The protections were put into place by an executive order signed by President Obama in 2014, amending existing anti-sexism provisions to also provide protections based on sexual and gender identity. At the time, the president made a statement condemning Congress for a failure to pass similar protections.
“Many of you have worked for a long time to see this day coming. Today, our government will become just a little bit fairer.
It doesn’t make much sense, but today in America, millions of our citizens go to work with the awareness they could lose their job because of who they are – lesbian, gay, bisexual, transgender – and that’s wrong. We’re here to do what we can to make it right. To bend the arc of justice, just a little bit, in the right direction.
Once I sign this order… we’re going to prohibit all companies that receive contracts from the federal government from discriminating against their LGBT employees. This is not a matter of political correctness. People lose their jobs. Their lives are threatened, their families are threatened. It’s time to address this injustice for every American.”
But early Thursday morning, the members of the House of Representatives committee voted in favor of repealing that order — which is difficult to construe as anything but voting in favor of anti-LGBT discrimination. The only effect of Executive Order 13672 was to add the words “sexual orientation and gender identity” to existing anti-discrimination legislation; the Russell amendment explicitly strips those five words from the FY 2017 National Defense Authorization Act.

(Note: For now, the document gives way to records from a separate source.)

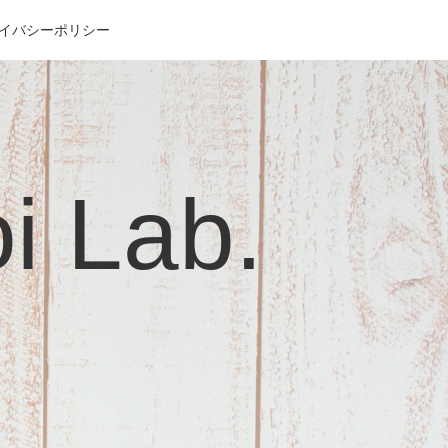
イバシーポリシー
Lab.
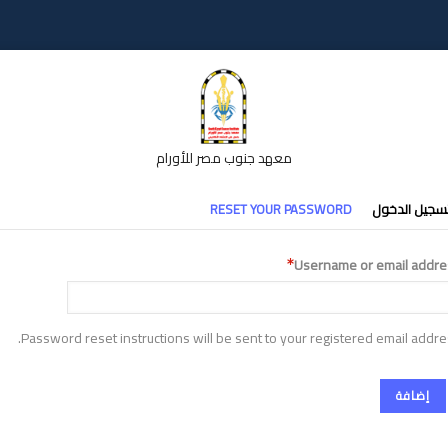
معهد جنوب مصر للأورام
تبويبات
سجيل الدخول
RESET YOUR PASSWORD
أساسية
Username or email addre
Password reset instructions will be sent to your registered email addre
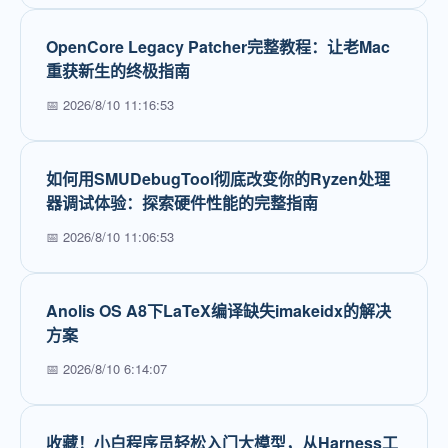
OpenCore Legacy Patcher完整教程：让老Mac
重获新生的终极指南
📅 2026/8/10 11:16:53
如何用SMUDebugTool彻底改变你的Ryzen处理
器调试体验：探索硬件性能的完整指南
📅 2026/8/10 11:06:53
Anolis OS A8下LaTeX编译缺失imakeidx的解决
方案
📅 2026/8/10 6:14:07
收藏！小白程序员轻松入门大模型，从Harness工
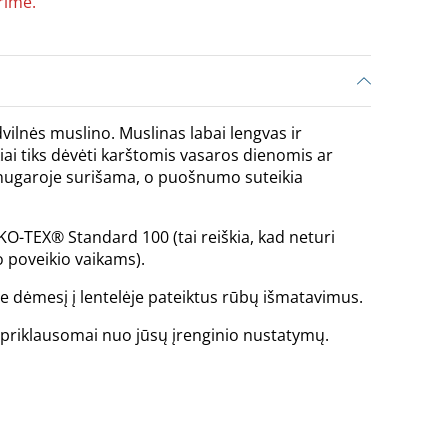
rime.
ilnės muslino. Muslinas labai lengvas ir
iai tiks dėvėti karštomis vasaros dienomis ar
 nugaroje surišama, o puošnumo suteikia
KO-TEX® Standard 100 (tai reiškia, kad neturi
 poveikio vaikams).
te dėmesį į lentelėje pateiktus rūbų išmatavimus.
is priklausomai nuo jūsų įrenginio nustatymų.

Republicans, unsurprisingly, are citing “religious freedom” as the motivator behind the decision; according to The Hill, Rep. Russell claims that “this rule affirms prior policy that faith-based organizations are no less eligible than secular organizations to deliver federally funded services.” It’s worth noting that a separate executive order from President Obama has already affirmed that religious-affiliated contractors must be able to compete equally for contracts. “I am sensitive to the objections by the members on the other side of the aisle,” he later added. “However, that is not the fight that you’re looking for.”
But House Democrats disagree, saying that the new wording isn’t about clarification, but explicitly grants the right to discriminate against LGBT people. Rep. Adam Smith (D-WA), ranking member of the committee, said that the new language could even be extended to discriminate against anyone within any protected class, whether a business identifies with a religion or not, simply by deciding that they don’t want to do business with them.
“The way this amendment is written, it doesn’t matter if you’re a religious organization. Basically, you could be a private contractor, and this basically gives you the right to discriminate if you just decide that you don’t want to do business with gay people or anybody else for that matter within a protected class.”
Protected classes in the United States range from race, to veterans, to those with disabilities.
The Human Rights Campaign (HRC) “strongly condemned” the Russell amendment, calling Rep. Russell an “anti-LGBT Representative” in their official statement. HRC Government Affairs Director David Stacy suggested that “evidently some House Republicans want to emulate their state legislative colleagues in undermining legal protections for LGBT Americans” and called on House Republican leadership to remove the language from the bill. They also reiterated that the amendment would have “far-reaching intended and unintended consequences,” suggesting that, as Rep. Smith noted, the new, vague language could undermine existing non-discrimination protections against every protected class.
With legal protections under threat in every part of the country and every level of government, America is becoming a pretty scary place for LGBT people to live and work — if they’re even allowed to do so.